CAL-101-potentiated intravenous delivery of VVL-21 with concurrent α-programmed cell death protein 1 (α-PD1) treatment improves survival in a murine orthotopic model of cancer. Immunocompetent C57BL/6 mice had DT6606 tumor cells implanted in the tail of the pancreas. Ten days postimplantation, mice were treated according to the regime indicated in online supplemental figure S7, using 1×10⁸ plaque-forming unit (PFU)/injection on days 0, 2, 4 and 2×10⁸ PFU/injection on days 13, 15, 17. (A) Kaplan-Meier survival analysis with log rank (Mantel-Cox) tests were used to assess survival.
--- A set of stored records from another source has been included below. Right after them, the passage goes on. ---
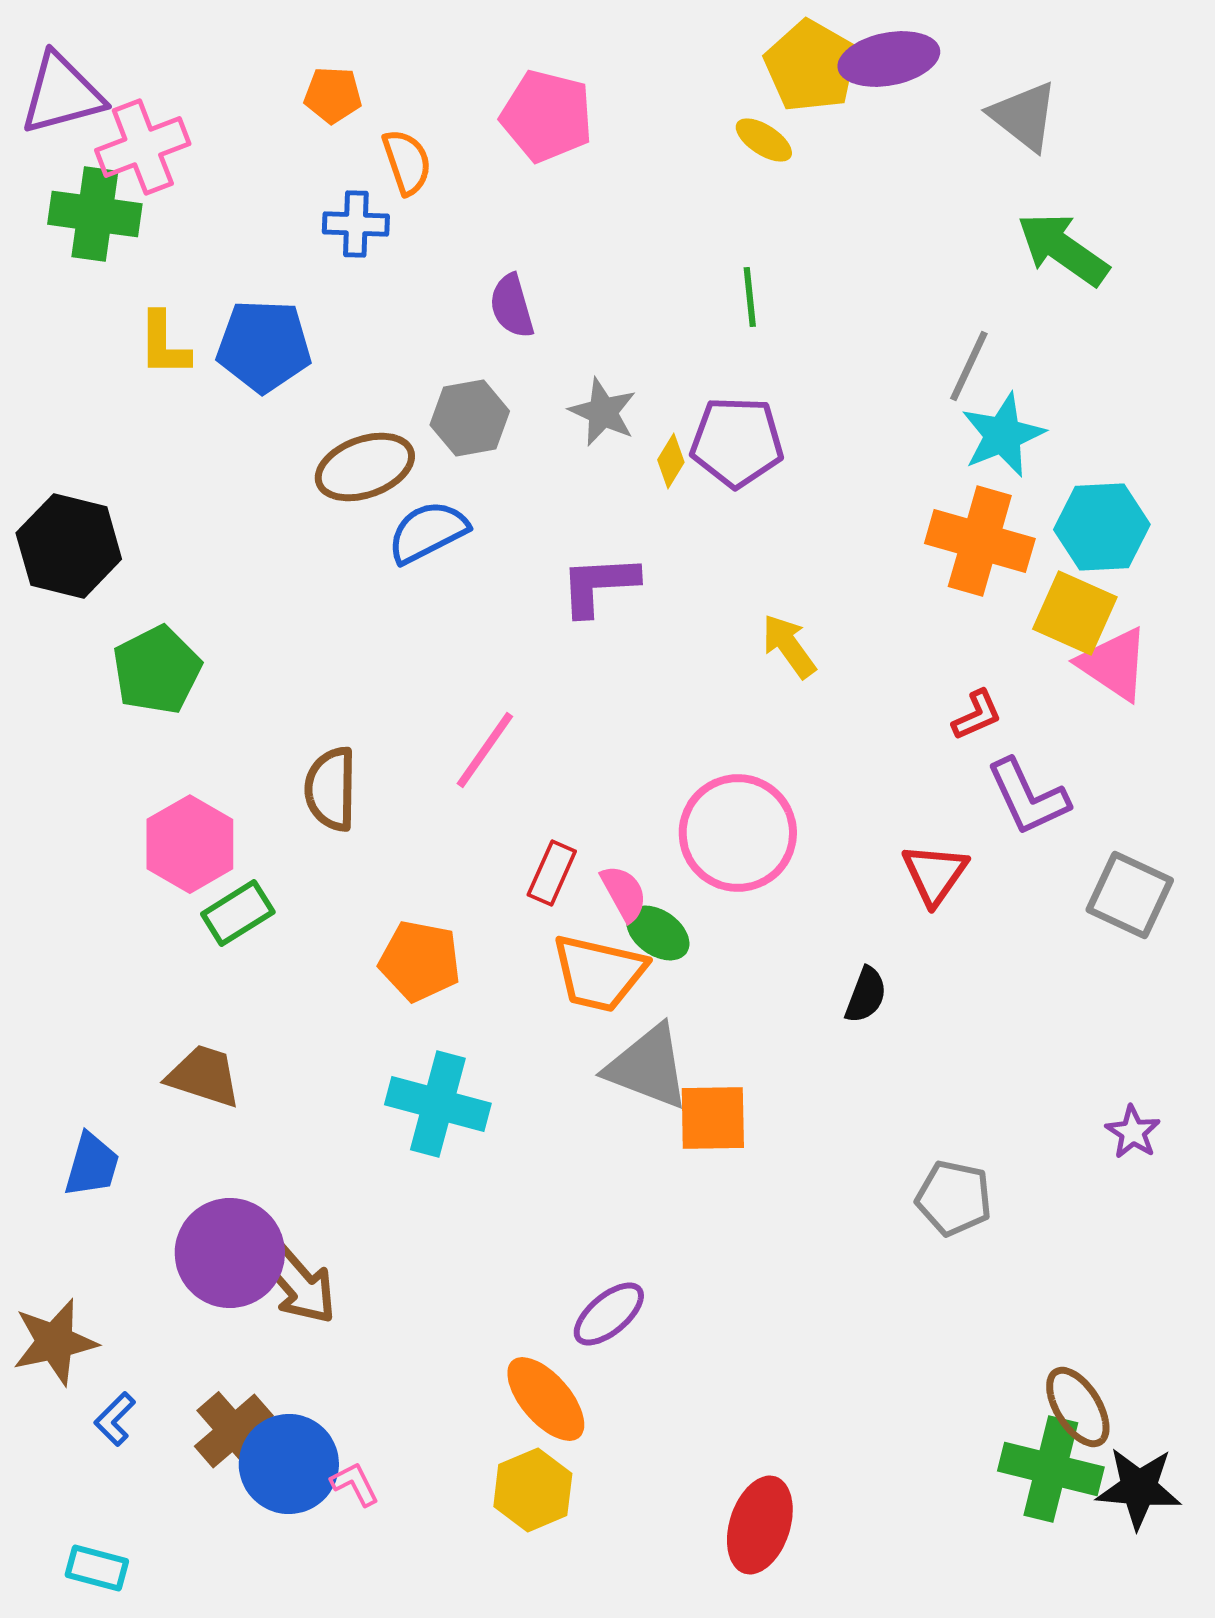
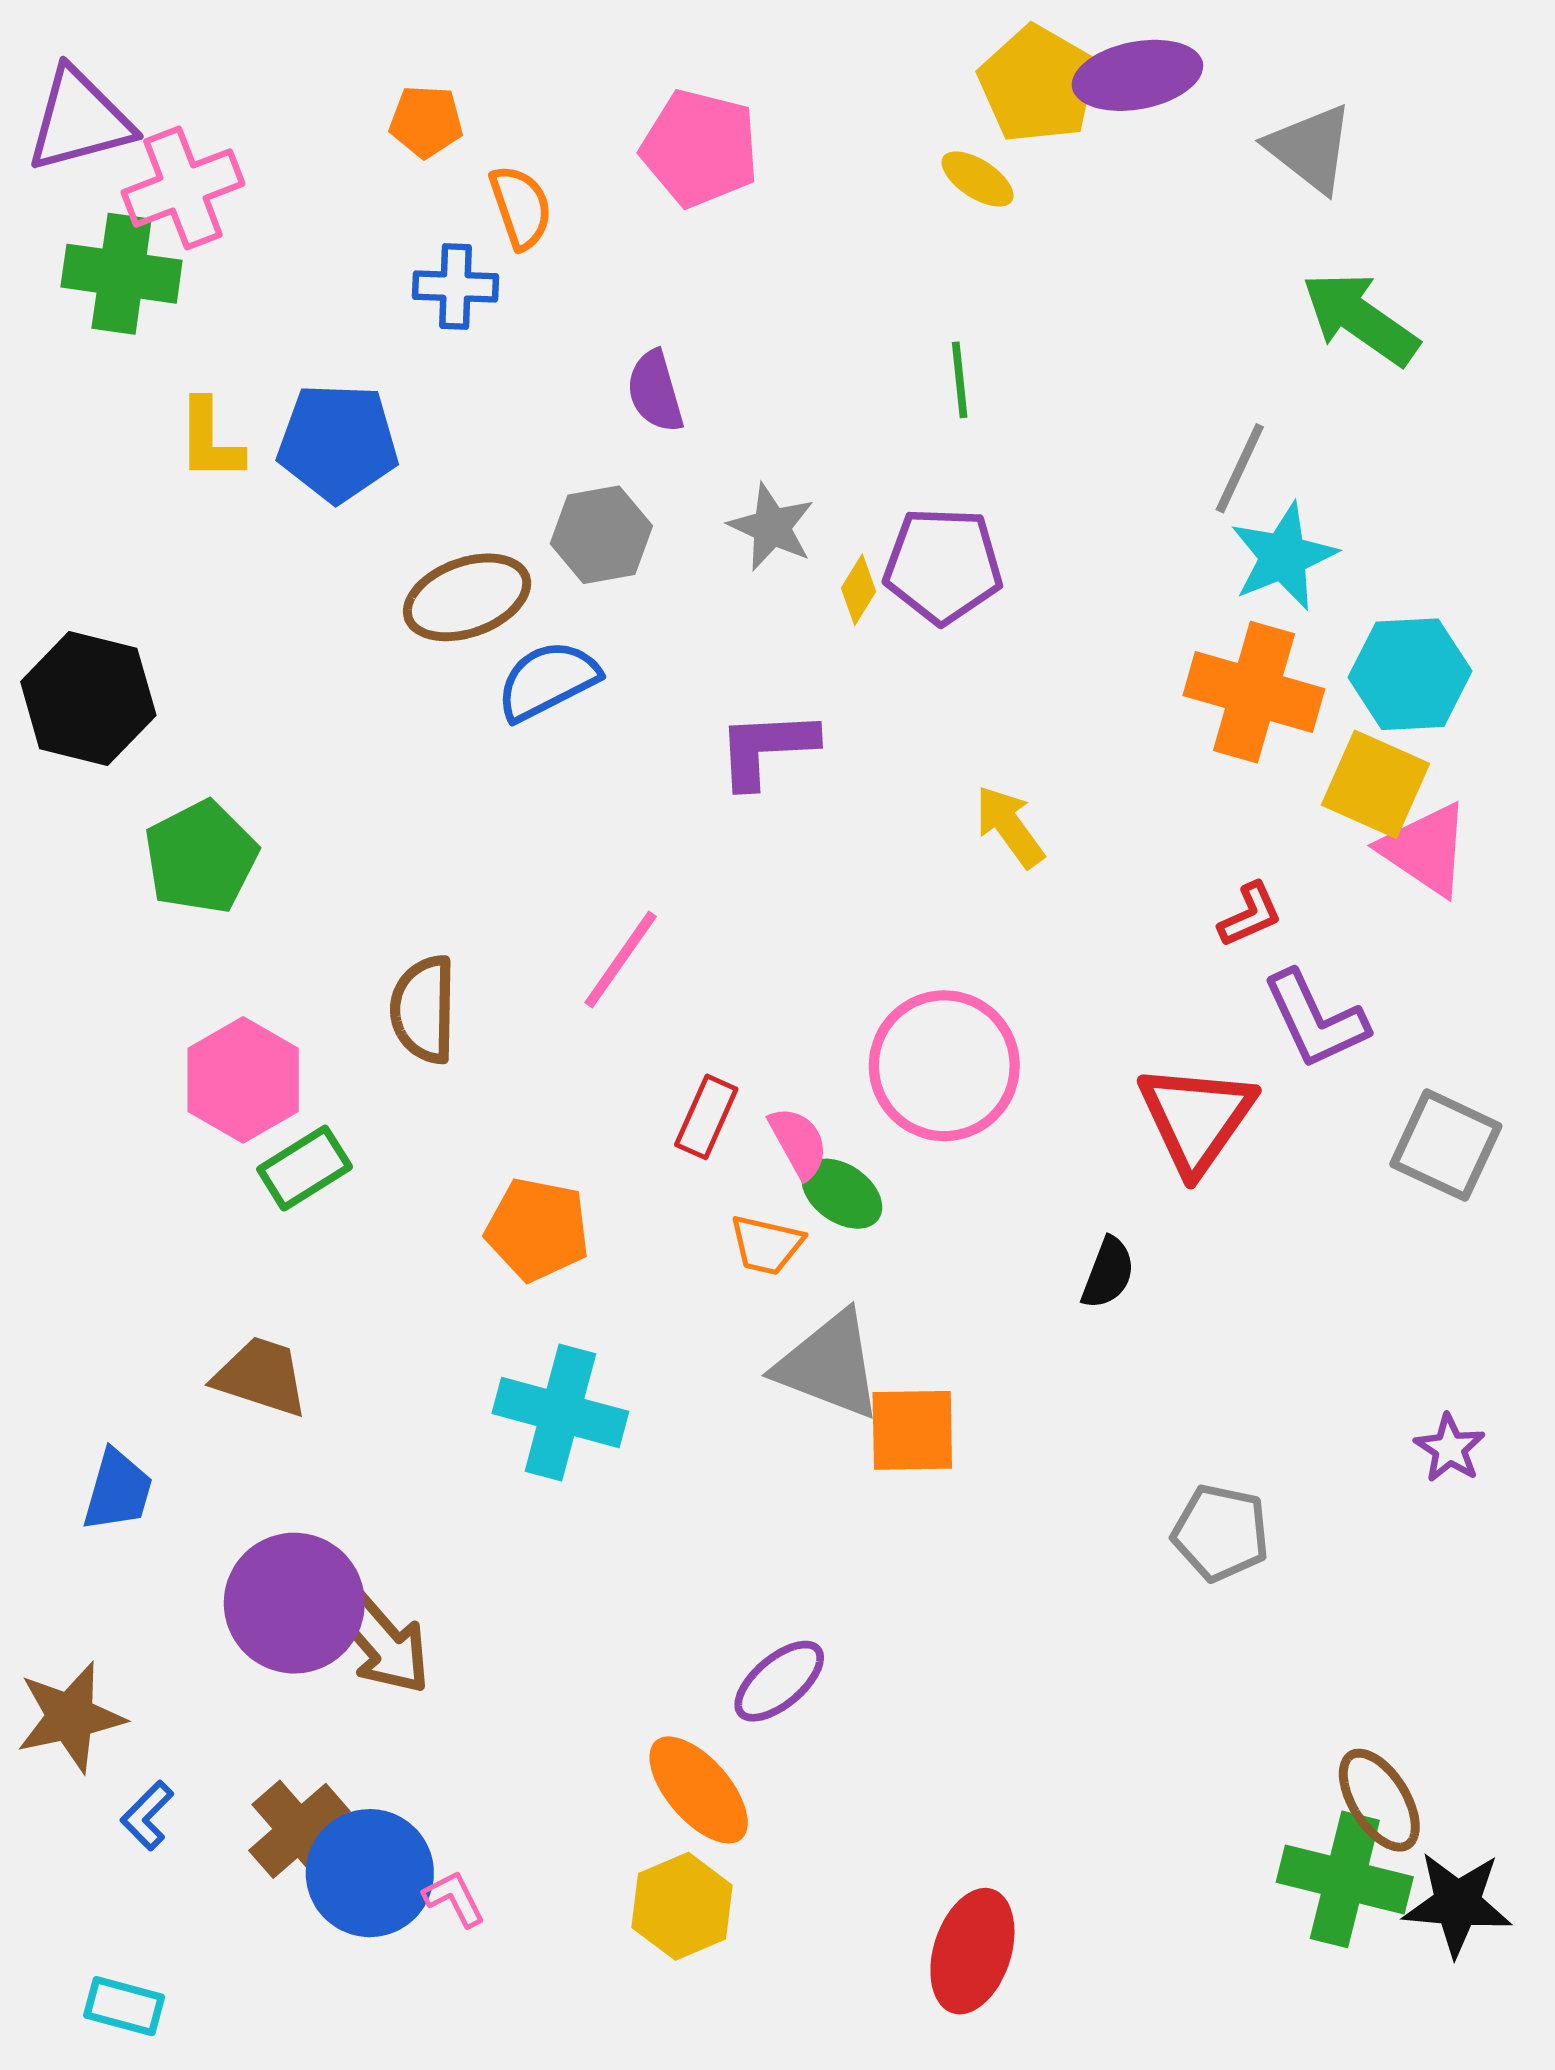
red triangle: (935, 874) -> (1196, 1118), size x1.4
orange trapezoid: (599, 973) -> (766, 1245), size x0.6

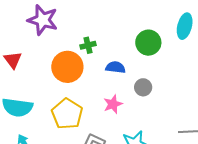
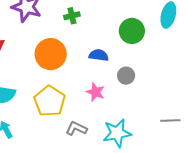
green cross: (88, 45) -> (72, 16), moved
pink star: (113, 104) -> (96, 92), turned -30

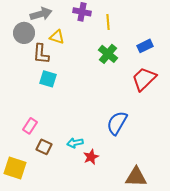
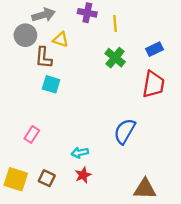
red trapezoid: (144, 79) -> (153, 84), turned 144
brown square: (44, 147) -> (47, 178), moved
red star: (91, 157) -> (83, 175), moved

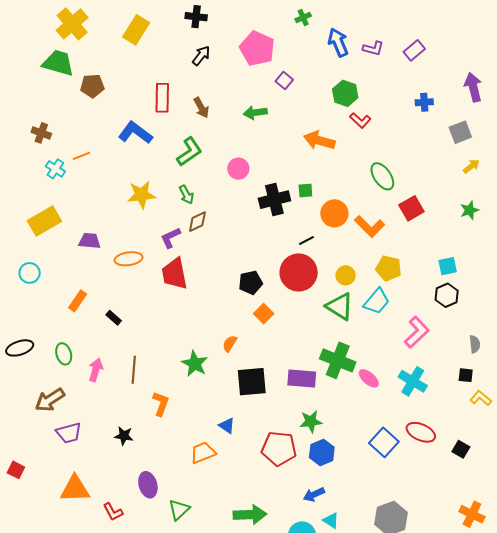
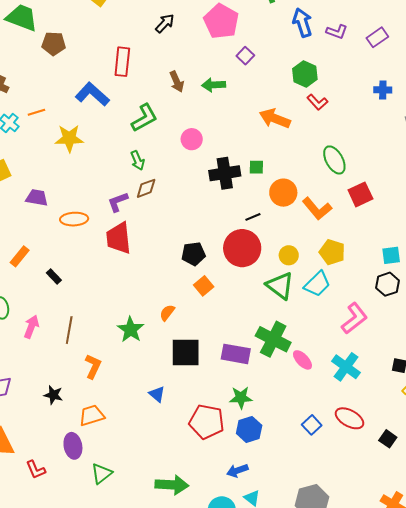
brown arrow: (201, 108) -> (177, 82), moved
yellow star: (141, 195) -> (69, 138), moved
blue square: (384, 442) -> (312, 425), size x0.7
orange trapezoid: (203, 453) -> (92, 415), moved

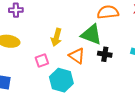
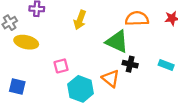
yellow arrow: (56, 37) -> (80, 20), moved
orange triangle: (77, 56) -> (111, 78), moved

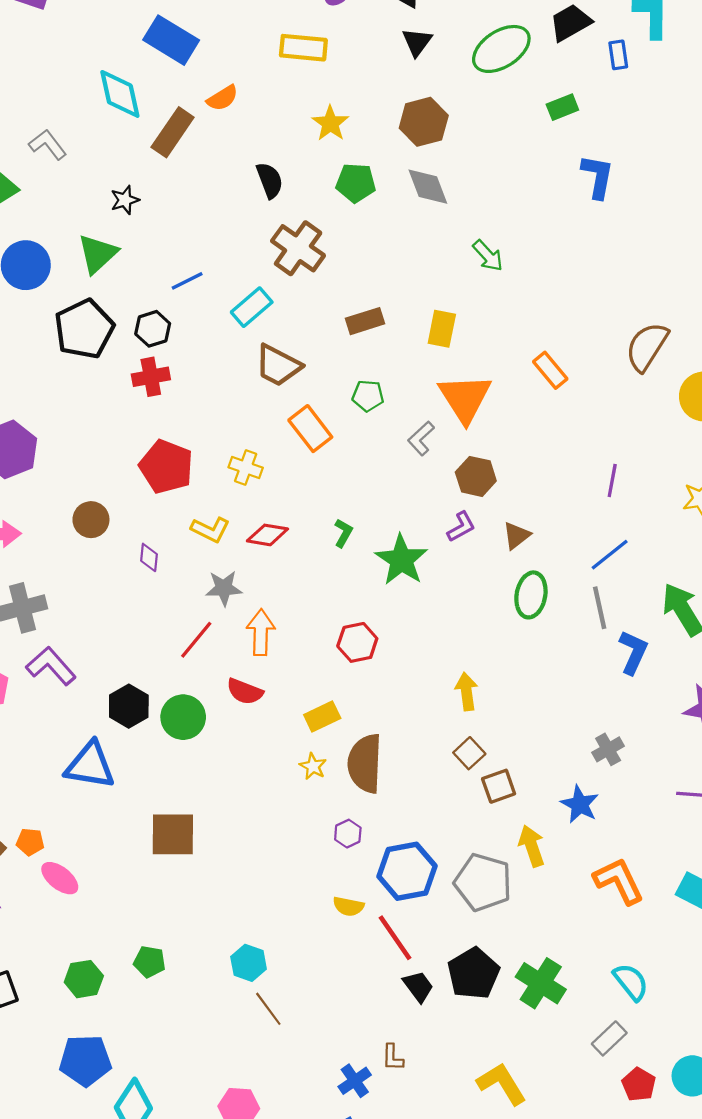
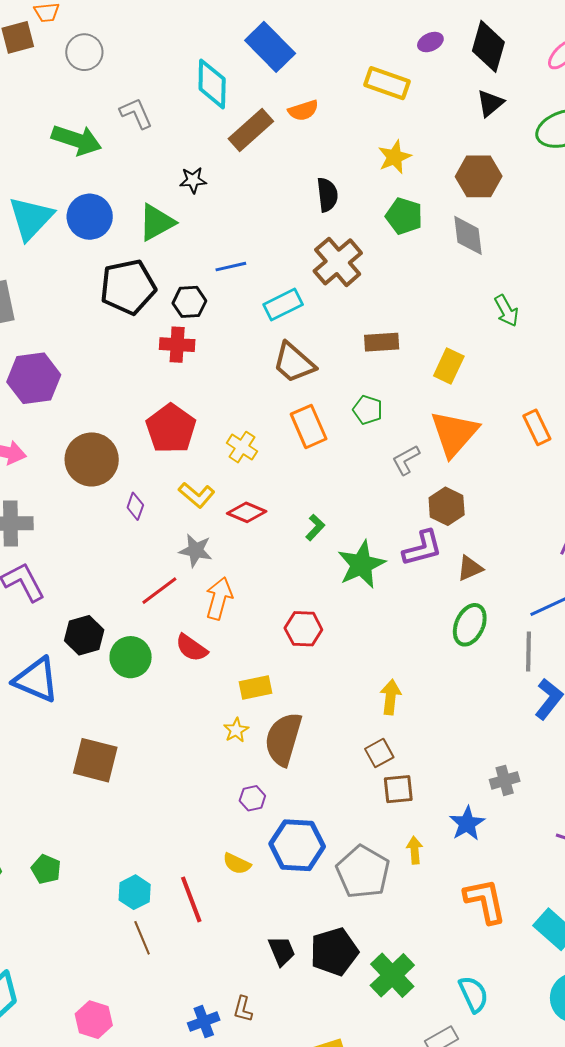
brown circle: (91, 520) -> (92, 459), size x1.6
purple L-shape: (461, 527) -> (422, 548), size x1.4
yellow arrow: (532, 846) -> (415, 850), size x0.7
red line: (395, 938) -> (191, 899), moved

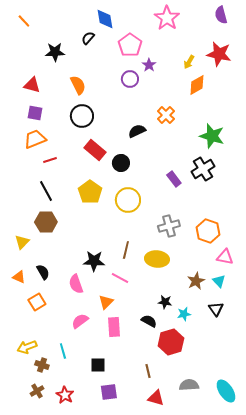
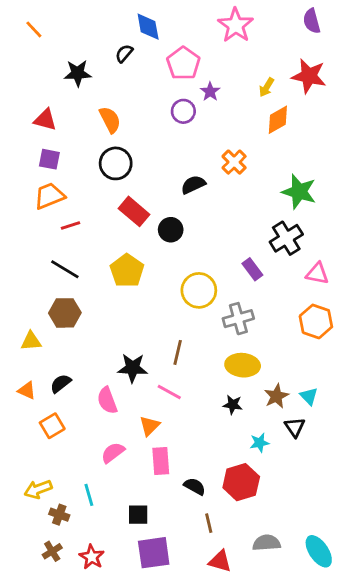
purple rectangle: (174, 179) -> (252, 269), moved
black line: (46, 191) -> (65, 269), turned -30
yellow circle: (128, 200) -> (199, 290), moved
orange hexagon: (208, 231) -> (316, 321), moved
yellow triangle: (22, 242) -> (31, 341), turned 42
pink triangle: (225, 257) -> (317, 273), moved
yellow ellipse: (157, 259) -> (243, 365), moved
black semicircle: (43, 272) -> (61, 383), turned -98
black star: (165, 302) -> (233, 405), moved
black triangle: (216, 309) -> (295, 427), moved
black semicircle: (149, 321) -> (195, 486), moved
purple square: (109, 392) -> (154, 553), size x1.4

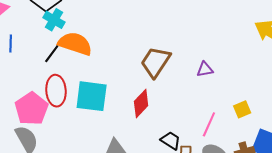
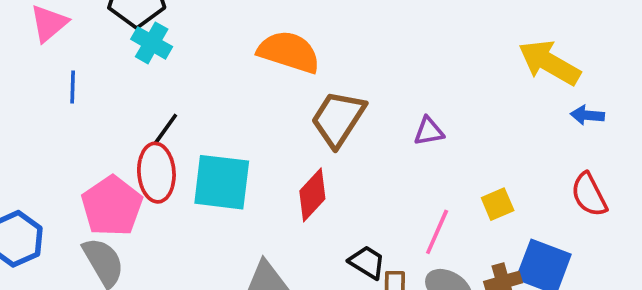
orange semicircle: (75, 44) -> (289, 52), moved
black line: (52, 54) -> (165, 129), moved

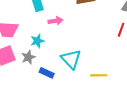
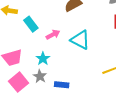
cyan triangle: (71, 59) -> (80, 40), moved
Phosphate-buffered saline (PBS) n=9/group: VV CTRL n=7/group; VVL-21 n=7/group; VVL-21+α-PD1 n=3/group. *P=0.0355; **p=0.0084. (B) Representative images of MRI scanning that was conducted weekly. Pretreatment scans occurred 10 days post-tumor implantation. After treatment refers to scans taken in the last week of treatment. (C) Blood was drawn from the tail vein of mice at days 4 and 17 after the first day of treatment and analyzed for CD8CD8+ T cells and effector CD8+ T cells using flow cytometry. A two-way analysis of variance and Bonferroni post-test was used to determine statistical significance at each time-point. *P<0.05; **p<0.01; ***p<0.001; ****p<0.0001.